I think the most unsettling part of “Spare” is the start of the book. The prologue is best described as one word, “rough.” It was a struggle to read for me. Maybe it was the writing style with what felt like shifts between tenses where they did not deserve to be, or perhaps it was the overuse of imagery—every other paragraph being a straight description—either way, it was hard. Even now reflecting on my reading, I’m unsure if the writing got better or I just got used to it.

Ghostwritten by J.R. Moehringer, “Spare” is Harry’s life thus far condensed into 416 pages. From the death of Harry’s mother, Princess Diana, to his childhood schooling—note that this school involved the students being washed in a tub by “the matrons” until the age of 13—or the barrage of paparazzi, he is simply not a relatable man, which made this harder to read for me.

The title of “Spare” is meant to signify that Harry was the latter of the “heir and the spare.” He was never the priority between the two brothers and that drew a certain divide between the two. When you think of “Spare,” you think of the brother who will be king if the first dies. Harry’s duties as the spare went past this. He was expected to be there for organ donation or blood transfusions. His purpose was like buying a wrecked car of the same model as your current one, to slowly be stripped of its parts when the first is damaged. It is a truly heart-wrenching existence.

Harry jumps into part one of his adolescence most when his mother died. Princess Diana was an angel, not only to him but to all of Britain. Harry struggled with the idea of her death or more of her lack of death in his eyes. For his formative years, he believed she was in hiding. She remained a figure in his life posthumously. He would wake up asking himself when she would come back. It’s such an emotionally-raw section, how he just kept on waiting, because without the evidence in his mind, she was alive. 

Right after his mother’s death, he moves into the phase of life where everything he does is publicized and there is no privacy. Harry becomes the “naughty” brother, the one doing drugs or getting into trouble. He explains he never wanted this title, he was just given it. 

He wanted so desperately to be the good one, but when the press painted him out to be the bad kid, it never went away. From discovering girlfriends to disrupting military missions, paparazzi and reporters never stopped talking about him. It made his life a living hell, always careful with what he could do.

My favorite part of the entire book was Harry’s experience in Africa. When you think of the royal family in Africa, it is bad news. 

In Harry’s case, he actually blossomed as a person there and met some of the people who I thought were the most pivotal in his life—Teej and Mike to him or Tania Jenkins and Mike Holding. Teej and Mike were a couple Harry met in Botswana, which Harry ended up bonding with. 
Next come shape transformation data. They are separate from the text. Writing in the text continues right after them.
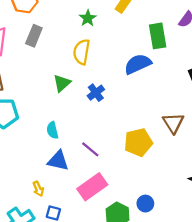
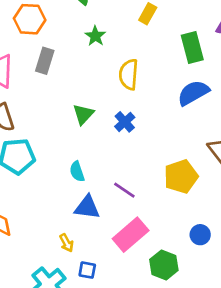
green star: (88, 18) -> (95, 36), moved
yellow semicircle: (82, 52) -> (129, 74), moved
blue semicircle: (138, 64) -> (193, 93), moved
blue circle: (145, 204) -> (200, 235), moved

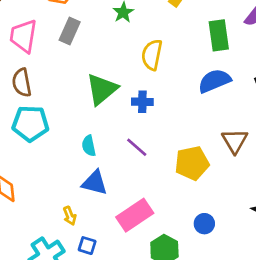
green triangle: (83, 114) -> (102, 89), size x1.5
blue cross: (125, 122) -> (142, 102), turned 36
purple line: (124, 190) -> (137, 147), moved

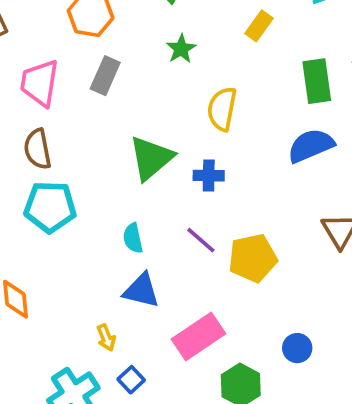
yellow pentagon: (192, 163) -> (253, 258), moved
blue square: (87, 246) -> (131, 380), turned 30

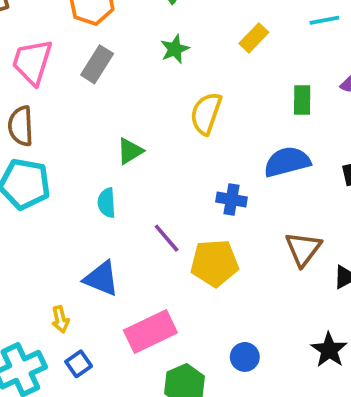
green rectangle: (317, 81) -> (302, 100), size x0.7
green triangle: (151, 158) -> (130, 151), size x0.6
blue cross: (209, 176) -> (231, 199), moved
cyan semicircle: (133, 238) -> (107, 203), moved

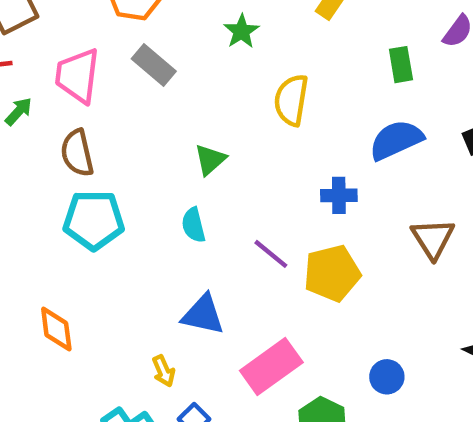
gray rectangle: (97, 64) -> (154, 65), turned -72

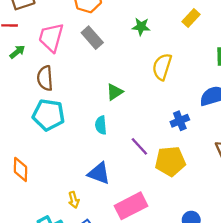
green star: (241, 31) -> (141, 27), turned 30
blue cross: (339, 195) -> (180, 121), turned -30

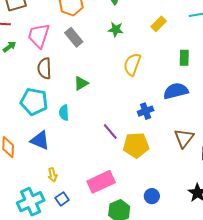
brown semicircle: (45, 78) -> (44, 68), moved
green triangle: (115, 92) -> (81, 83), moved
cyan semicircle: (101, 125) -> (64, 113), moved
blue triangle: (99, 173) -> (40, 140), moved

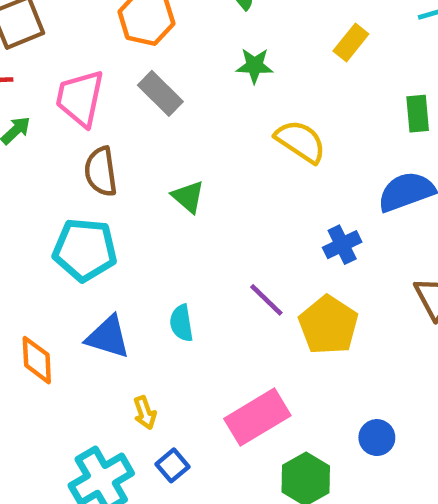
yellow semicircle: (132, 64) -> (301, 141), turned 110
green triangle: (81, 83) -> (188, 197), turned -42
cyan semicircle: (64, 113) -> (181, 323), moved
yellow pentagon: (136, 145) -> (328, 325), turned -30

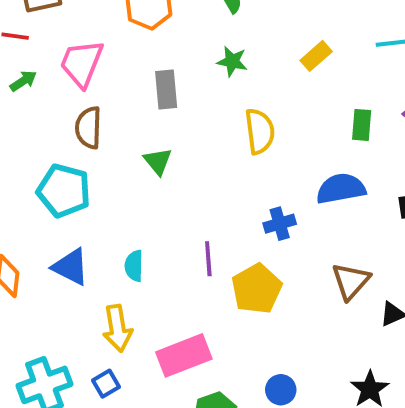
gray rectangle: (160, 93) -> (166, 90), moved, turned 30
yellow semicircle: (301, 141) -> (260, 131), turned 39
purple line: (266, 300) -> (208, 259), turned 32
yellow arrow: (145, 413) -> (117, 328), moved, size x1.6

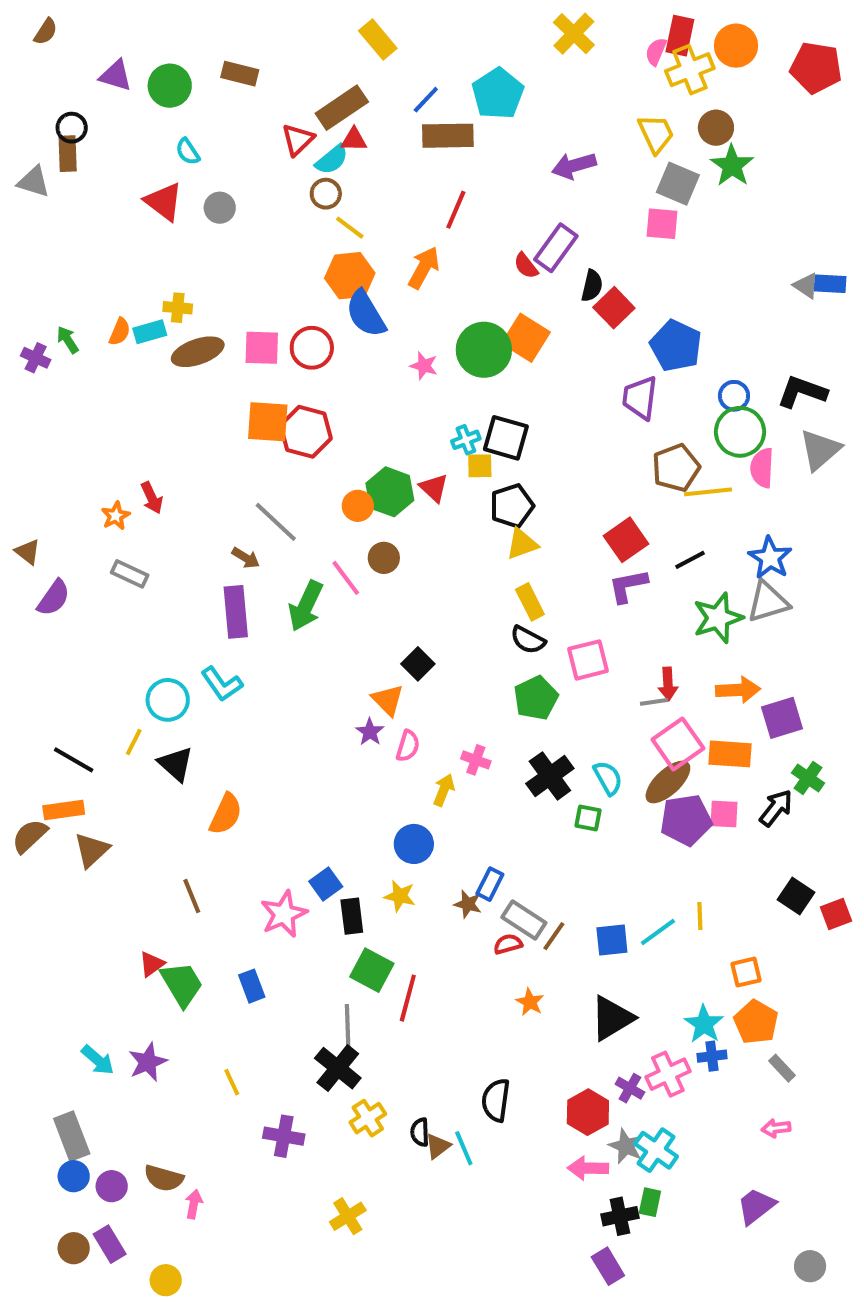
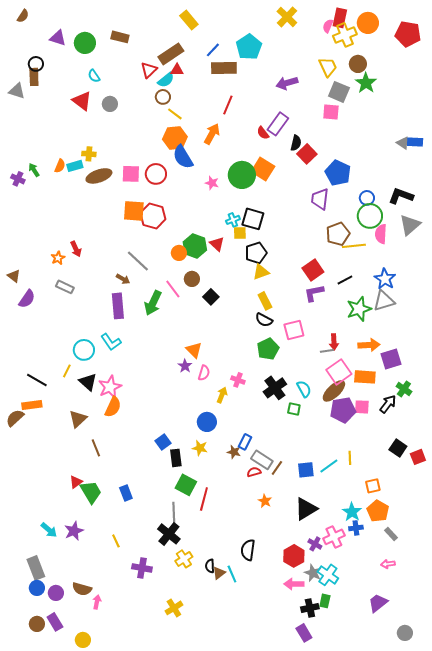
black square: (418, 664) -> (211, 297), moved
brown triangle: (92, 850) -> (78, 419), moved
pink star: (284, 914) -> (110, 387), moved

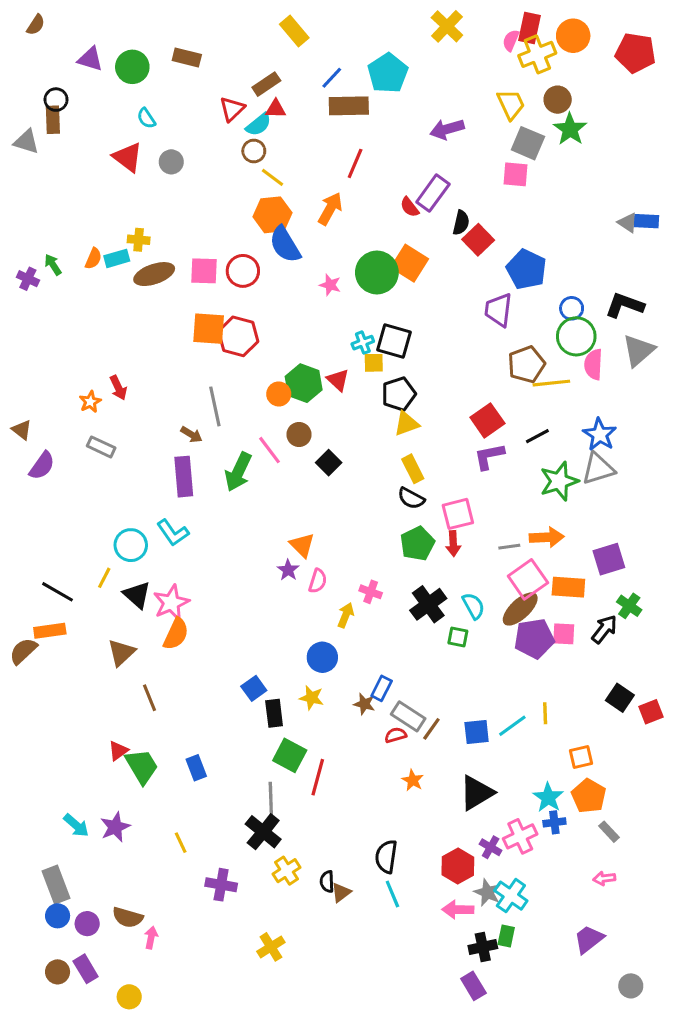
brown rectangle: (171, 54) -> (266, 84), size x0.7
gray line: (138, 261) -> (215, 406), turned 35
red arrow: (334, 342) -> (453, 544), moved
orange arrow: (369, 345) -> (547, 537), moved
cyan line: (232, 574) -> (392, 894), moved

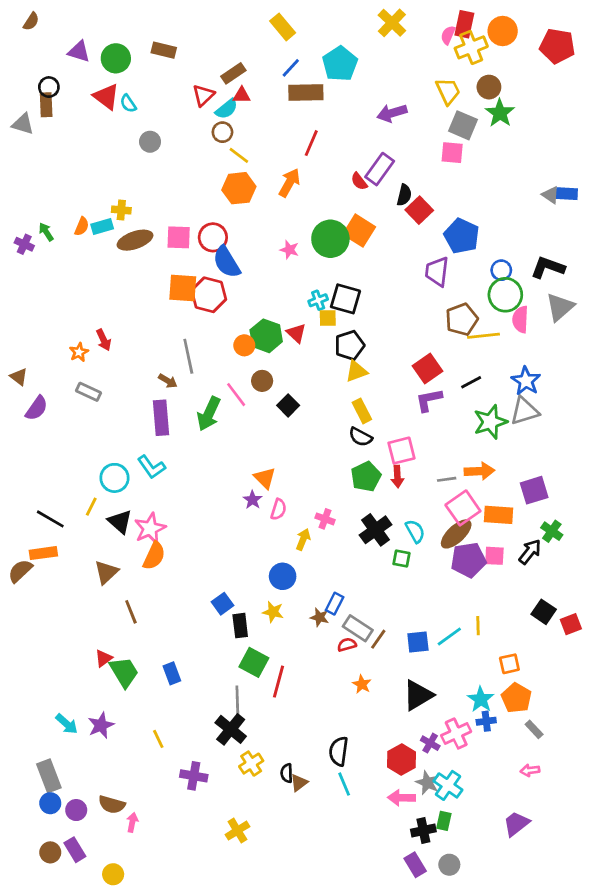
yellow rectangle: (294, 31) -> (283, 27), moved
red triangle: (128, 157) -> (106, 97), moved
blue semicircle: (285, 244) -> (227, 262), moved
gray circle: (631, 986) -> (449, 865), moved

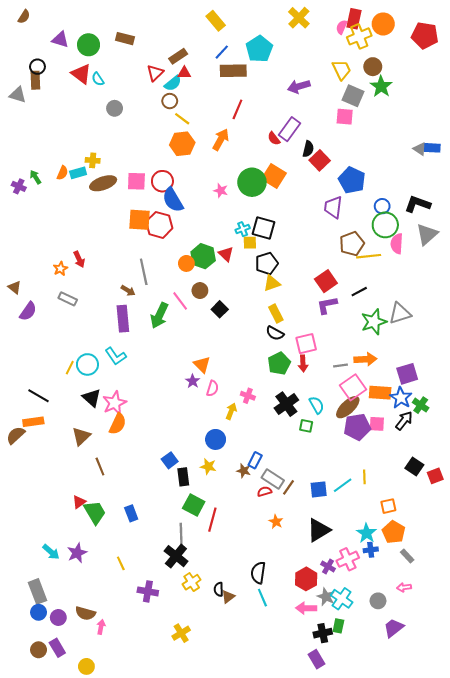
blue star: (526, 381) -> (401, 398), moved
yellow line: (91, 507) -> (70, 368), moved
gray circle: (449, 865) -> (378, 601), moved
The two were filmmakers who had fallen in love after a blind date. The day after the blind date, Teej went to Mike’s for coffee, where she fell in love with his bookshelf. I think they bonded the best because Teej and Mike did not handle Harry with kid gloves and Harry was willing to work with them. Teej became a mother figure to the point where Harry called her “mom.”

I didn’t expect to get so invested in his time in Africa. He took rented boats up rivers and experienced the wildlife in such a unique way. 

Mike sat down with Harry and told him to use his influence to get more interest in Africa. The next day, they went on boats up the river where Harry gets to be face-to-face with an elephant and that’s where it clicked for him. 

The biggest takeaway I got from “Spare” was its humanization of Harry. The royal family— and most celebrities—are so far away from you. We do not treat them like people. We treat them like animals in a zoo, peering in with eyes gripped to every motion. It is not respectful. 

Harry shows the real effects of how it made him and his wife feel and I think that eventual showing made it a must-read for most. Despite the initial writing style, it is a collection of excellent emotionally-raw stories that everybody must read.